46 Jedoch ergibt sich daraus nicht, dass ein Mitgliedstaat bei der steuerlichen Abzugsfähigkeit von Spenden eine Ungleichbehandlung von inländischen und in einem anderen Mitgliedstaat ansässigen als gemeinnützig anerkannten Einrichtungen mit der Begründung einführen dürfte, die Spenden an Letztere könnten selbst dann, wenn ihre Tätigkeiten den Zielen der Regelung des ersten Mitgliedstaats entsprächen, nicht zu einem solchen Haushaltsausgleich führen. Nach ständiger Rechtsprechung zählt nämlich das Erfordernis, einen Rückgang der Steuereinnahmen zu vermeiden, weder zu den in Art. 58 EG genannten Zielen noch zu den zwingenden Gründen des Allgemeininteresses, die eine Beschränkung einer vom Vertrag eingeräumten Freiheit rechtfertigen können (vgl. in diesem Sinne Urteile vom 7. September 2004, Manninen, C-319/02, Slg. 2004, I-7477, Randnr. 49, und Centro di Musicologia Walter Stauffer, Randnr. 59; vgl. entsprechend für den freien Dienstleistungsverkehr Urteile vom 3. Oktober 2002, Danner, C-136/00, Slg. 2002, I-8147, Randnr. 56, und vom 11. September 2007, Schwarz und Gootjes-Schwarz, C-76/05, Slg. 2007, I-6849, Randnr. 77).
47 Dagegen ist es einem Mitgliedstaat möglich, im Rahmen seiner Regelung der steuerlichen Abzugsfähigkeit von Spenden inländische und in anderen Mitgliedstaaten ansässige als gemeinnützig anerkannte Einrichtungen unterschiedlich zu behandeln, wenn Letztere andere Ziele als die in seiner eigenen Regelung vorgegebenen verfolgen.
48 Wie nämlich der Gerichtshof im Urteil Centro di Musicologia Walter Stauffer (Randnr. 39) entschieden hat, schreibt das Gemeinschaftsrecht den Mitgliedstaaten nicht vor, dafür zu sorgen, dass in ihrem Herkunftsmitgliedstaat als gemeinnützig anerkannte ausländische Einrichtungen im Inland automatisch die gleiche Anerkennung erhalten. Die Mitgliedstaaten verfügen insoweit über ein Ermessen, das sie im Einklang mit dem Gemeinschaftsrecht ausüben müssen. Unter diesen Voraussetzungen steht ihnen die Entscheidung frei, welche Interessen der Allgemeinheit sie dadurch fördern wollen, dass sie Vereinigungen und Einrichtungen Vergünstigungen gewähren, die selbstlos mit diesen Interessen zusammenhängende Ziele verfolgen und die Anforderungen an die Verwirklichung dieser Ziele erfüllen.

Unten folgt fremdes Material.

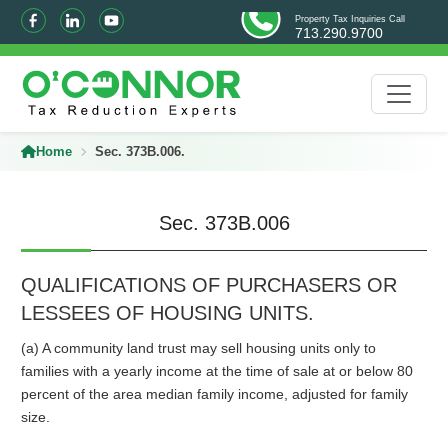
Property Tax Inquiries Call
713.290.9700
Home
Sec. 373B.006.
Sec. 373B.006
QUALIFICATIONS OF PURCHASERS OR
LESSEES OF HOUSING UNITS.
(a) A community land trust may sell housing units only to
families with a yearly income at the time of sale at or below 80
percent of the area median family income, adjusted for family
size.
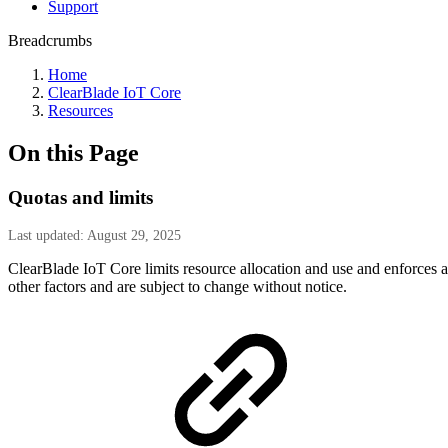
Support
Breadcrumbs
Home
ClearBlade IoT Core
Resources
On this Page
Quotas and limits
Last updated: August 29, 2025
ClearBlade IoT Core limits resource allocation and use and enforces app
other factors and are subject to change without notice.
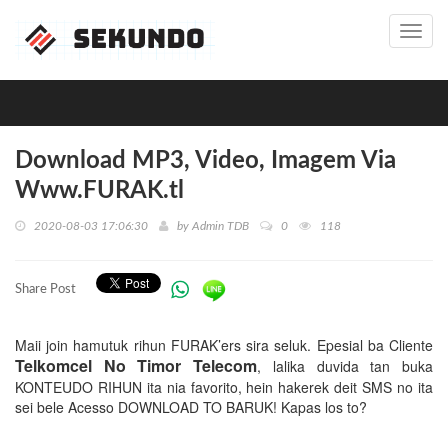
Toggl
navig
Download MP3, Video, Imagem Via
Www.FURAK.tl
2020-08-03 17:06:30
by
Admin TDB
0
118
Share Post
Maii join hamutuk rihun FURAK’ers sira seluk. Epesial ba Cliente
Telkomcel No Timor Telecom
, lalika duvida tan buka
KONTEUDO RIHUN ita nia favorito, hein hakerek deit SMS no ita
sei bele Acesso DOWNLOAD TO BARUK! Kapas los to?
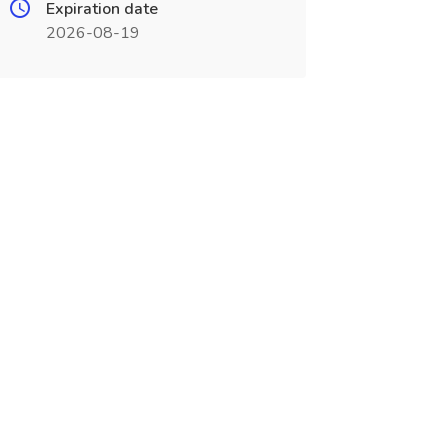
Expiration date
2026-08-19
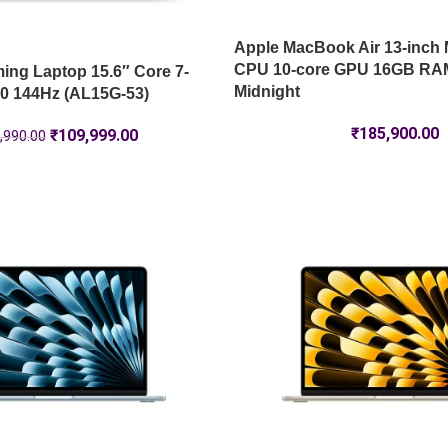
Apple MacBook Air 13-inch 
CPU 10-core GPU 16GB RA
ng Laptop 15.6″ Core 7-
Midnight
0 144Hz (AL15G-53)
₹
185,900.00
₹
109,999.00
,990.00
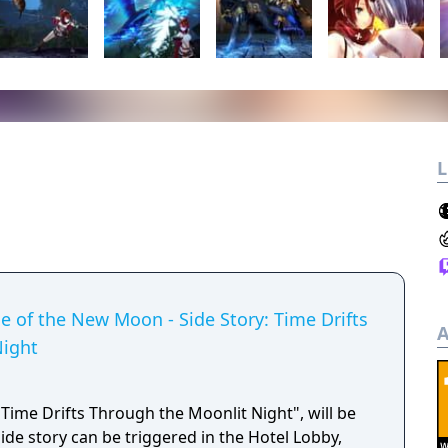
L
de of the New Moon - Side Story: Time Drifts
A
Night
 "Time Drifts Through the Moonlit Night", will be
de story can be triggered in the Hotel Lobby,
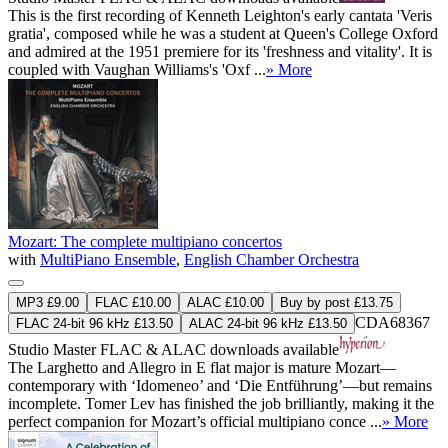
This is the first recording of Kenneth Leighton's early cantata 'Veris
gratia', composed while he was a student at Queen's College Oxford
and admired at the 1951 premiere for its 'freshness and vitality'. It is
coupled with Vaughan Williams's 'Oxf ...
» More
Mozart: The complete multipiano concertos
with
MultiPiano Ensemble
,
English Chamber Orchestra
MP3 £9.00
FLAC £10.00
ALAC £10.00
Buy by post £13.75
CDA68367
FLAC 24-bit 96 kHz £13.50
ALAC 24-bit 96 kHz £13.50
Studio Master
FLAC
&
ALAC
downloads available
The Larghetto and Allegro in E flat major is mature Mozart—
contemporary with ‘Idomeneo’ and ‘Die Entführung’—but remains
incomplete. Tomer Lev has finished the job brilliantly, making it the
perfect companion for Mozart’s official multipiano conce ...
» More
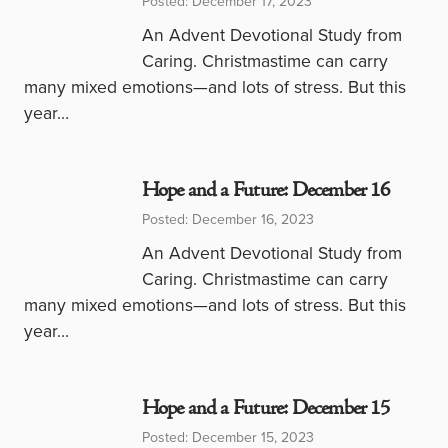
Posted: December 17, 2023
An Advent Devotional Study from
Caring. Christmastime can carry
many mixed emotions—and lots of stress. But this
year…
Hope and a Future: December 16
Posted: December 16, 2023
An Advent Devotional Study from
Caring. Christmastime can carry
many mixed emotions—and lots of stress. But this
year…
Hope and a Future: December 15
Posted: December 15, 2023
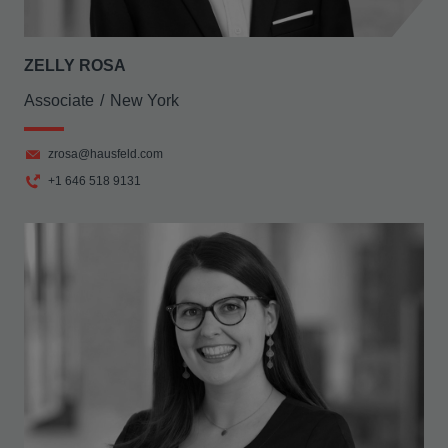
ZELLY ROSA
Associate
New York
zrosa@hausfeld.com
+1 646 518 9131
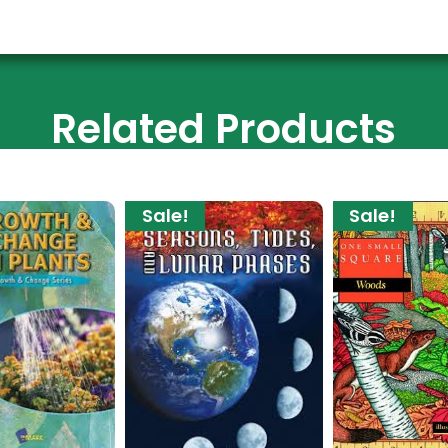
Related Products
Sale!
Sale!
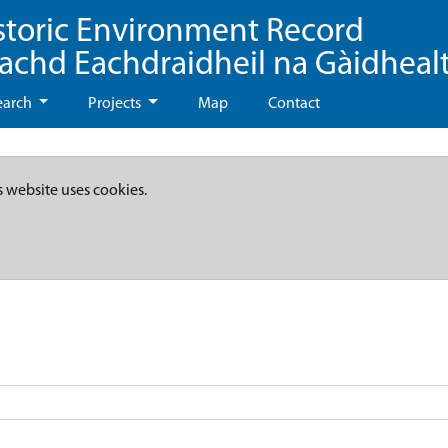
storic Environment Record
eachd Eachdraidheil na Gàidheal
earch
Projects
Map
Contact
s website uses cookies.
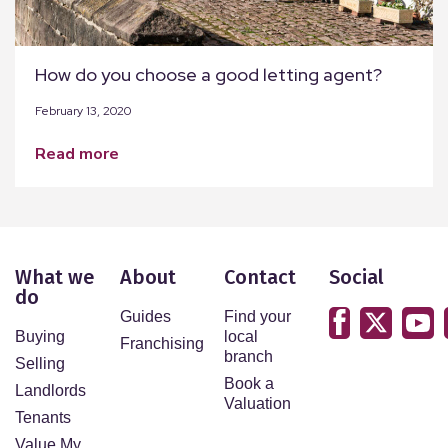
How do you choose a good letting agent?
February 13, 2020
read more
What we
About
Contact
Social
do
Guides
Find your
Buying
local
Franchising
branch
Selling
Book a
Landlords
Valuation
Tenants
Value My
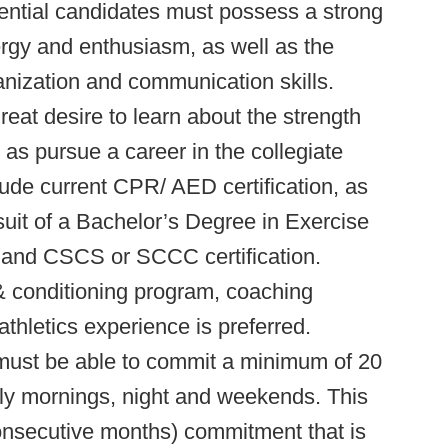
tential candidates must possess a strong
ergy and enthusiasm, as well as the
ganization and communication skills.
eat desire to learn about the strength
 as pursue a career in the collegiate
clude current CPR/ AED certification, as
suit of a Bachelor’s Degree in Exercise
, and CSCS or SCCC certification.
& conditioning program, coaching
athletics experience is preferred.
 must be able to commit a minimum of 20
ly mornings, night and weekends. This
onsecutive months) commitment that is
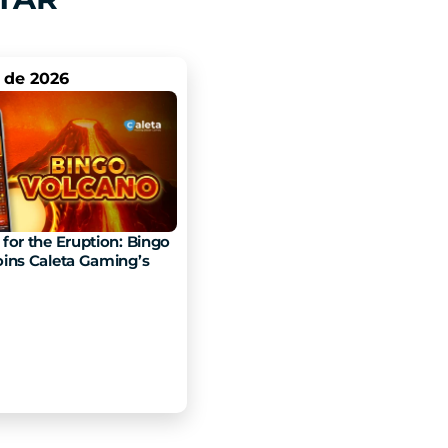
. de 2026
for the Eruption: Bingo 
ins Caleta Gaming’s 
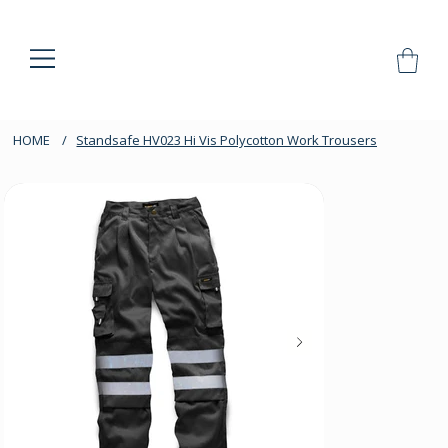
HOME
/
Standsafe HV023 Hi Vis Polycotton Work Trousers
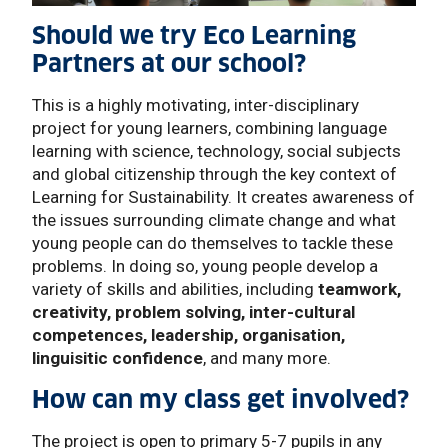
Should we try Eco Learning
Partners at our school?
This is a highly motivating, inter-disciplinary
project for young learners, combining language
learning with science, technology, social subjects
and global citizenship through the key context of
Learning for Sustainability. It creates awareness of
the issues surrounding climate change and what
young people can do themselves to tackle these
problems. In doing so, young people develop a
variety of skills and abilities, including
teamwork,
creativity, problem solving, inter-cultural
competences, leadership, organisation,
linguisitic confidence
, and many more.
How can my class get involved?
The project is open to primary 5-7 pupils in any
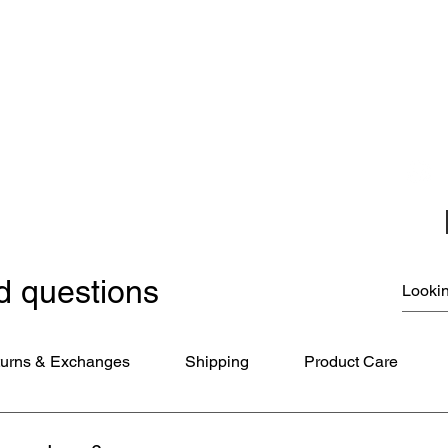
Carousel Band Organ Music
Christmas Ornaments
Coloring Books
Jewelry
Miscellaneous
New Items
Ornaments - Kurt Adler
SunCatchers
d questions
urns & Exchanges
Shipping
Product Care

49 Gleichwohl können, wenn eine in einem Mitgliedstaat als gemeinnützig anerkannte Einrichtung die dafür nach dem Recht eines anderen Mitgliedstaats vorgeschriebenen Voraussetzungen erfüllt und ihr Ziel die Förderung identischer Interessen der Allgemeinheit ist, so dass sie auch im letztgenannten Mitgliedstaat als gemeinnützig anerkannt werden könnte, was die nationalen Stellen dieses Mitgliedstaats einschließlich der Gerichte zu beurteilen haben, die Stellen dieses Mitgliedstaats der Einrichtung das Recht auf Gleichbehandlung nicht allein aus dem Grund verwehren, dass sie nicht im Inland ansässig ist (vgl. in diesem Sinne Urteil Centro di Musicologia Walter Stauffer, Randnr. 40; vgl. entsprechend für den freien Dienstleistungsverkehr Urteil Schwarz und Gootjes-Schwarz, Randnr. 81).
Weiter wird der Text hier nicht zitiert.